Yeni Üyelik
16.
Bölüm

16. Bölüm

@buket9

‘Sercan..’ eski sevgilim, evleneceğim dediğim adamdı.

Sıla gözlerini kocaman açmış bana bakıyordu. Helen kim olduğunu anlamamıştı. Uzun zamandır görüşmüyorduk. Nerede ne yapıyor haberim bile yoktu.

‘Beril arkandayım.’ Birde beni takip mi etmişti?

Arkama dönmemle karşı kafenin masasında otururken görmüştüm.

‘Sercan neden aradın beni? Takip mi ettin?’ Sesim istemsiz sinirli çıkmıştı.

‘Beril konuşmak istiyorum. Sana anlatacağım önemli var.’

‘Sercan hiç uygun bir zaman değil. Ayrıca artık görüşmem uygun olmaz çünkü ben ..’

‘Evleniyorsun biliyorum! Bende tam bu konu hakkında konuşmak istiyorum.’ Karan ile alakalı önemli ne olabilirdi ki?

Telefonu kapatmıştım. Sıla bana soru sorar gözle bakıyordu.

‘Beril gitmeyeceksin değil mi?’ Sıla ile birbirimize bakarken Helen bir bana bir Sıla’ya bakıyor anlamaya çalışıyordu.

‘Yenge eski sevgilin mi?’ Kafamı olumlu anlamda sallamıştım.

‘Abim birazdan gelir. O adam ile görürse sağlığı için tehlikeli olabilir ben uyarayım !’ Haklıydı.

Karan görse bana kızar Sercan’ı da döverdi.. Ama önemli şeyler söyleyeceğini söylemişti. Sercan bugüne kadar hiç rahatsız etmemişti beni. Uzun bir ilişkimiz olmuştu. Yanlışını görmemiştim. Sadece aileden dolayı bitmişti. Dostça oturup konuşmayı en azından beş dakikayı hak ediyordu.

‘Beş dakika ne diyecekmiş öğrenip geleceğim. Karan gelirse de oyalayın şu kafede bekleyin beni.’ Demiş ve hızlı adımlarla Sercan’ın yanına gitmiştim.

Sandalyemi çekip karşısına oturdum. Garsonu çağırmak isteyince durdurdum. Buraya çay kahve içmeye gelmemiştim.

‘Sercan hemen anlat gideceğim.’

‘Neden Beril müstakbel kocan kızar mı? Yoksa döver mi beni? Hatta öldürür belki değil mi? O tehlikeli biri çünkü!’ Sercan çok öfkeliydi.

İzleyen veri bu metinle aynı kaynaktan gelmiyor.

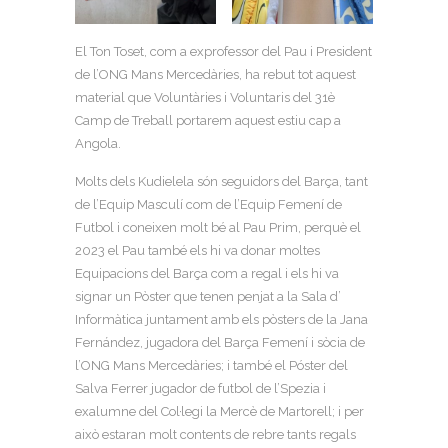
El Ton Toset, com a exprofessor del Pau i President
de l’ONG Mans Mercedàries, ha rebut tot aquest
material que Voluntàries i Voluntaris del 31è
Camp de Treball portarem aquest estiu cap a
Angola.
Molts dels Kudielela són seguidors del Barça, tant
de l’Equip Masculí com de l’Equip Femení de
Futbol i coneixen molt bé al Pau Prim, perquè el
2023 el Pau també els hi va donar moltes
Equipacions del Barça com a regal i els hi va
signar un Pòster que tenen penjat a la Sala d’
Informàtica juntament amb els pòsters de la Jana
Fernández, jugadora del Barça Femení i sòcia de
l’ONG Mans Mercedàries; i també el Póster del
Salva Ferrer jugador de futbol de l’Spezia i
exalumne del Col·legi la Mercè de Martorell; i per
això estaran molt contents de rebre tants regals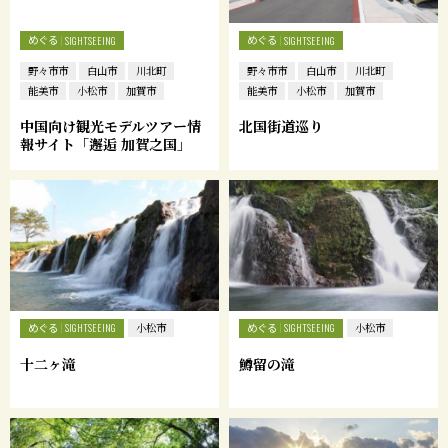
めぐる
めぐる
SIGHTSEEING
SIGHTSEEING
野々市市
白山市
川北町
野々市市
白山市
川北町
能美市
小松市
加賀市
能美市
小松市
加賀市
中国向け観光モデルツアー情
北国街道巡り
報サイト「邂逅 加賀之国」
めぐる
めぐる
SIGHTSEEING
小松市
SIGHTSEEING
小松市
十二ヶ滝
鱒留の滝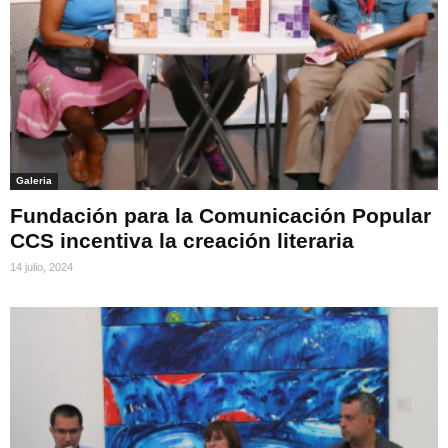
Galeria
Fundación para la Comunicación Popular
CCS incentiva la creación literaria
14 julio, 2024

Öfkesi bana ama acısını Karan’dan çıkarmak ister gibi bir hali vardı. Arka arkaya sıraladığı cümleler kaşlarımı çatmama sebep oldu.

‘Ne diyorsun sen? Anlat önemli şeyler ne?’

‘O adamla evleneceğini duyduğumda inanamadım Beril! Araştırdım doğru düzgün bir bilgi çıkmıyor. Ama biraz karanlık tiplere sorunca hiç iyi şeyler demiyorlar. Böyle bir adamla nasıl evlilik kararı alırsın?’ Anlaşılan Karan’ın yaptığı diğer türlü işler hakkında bilgi sahibi olmuştu.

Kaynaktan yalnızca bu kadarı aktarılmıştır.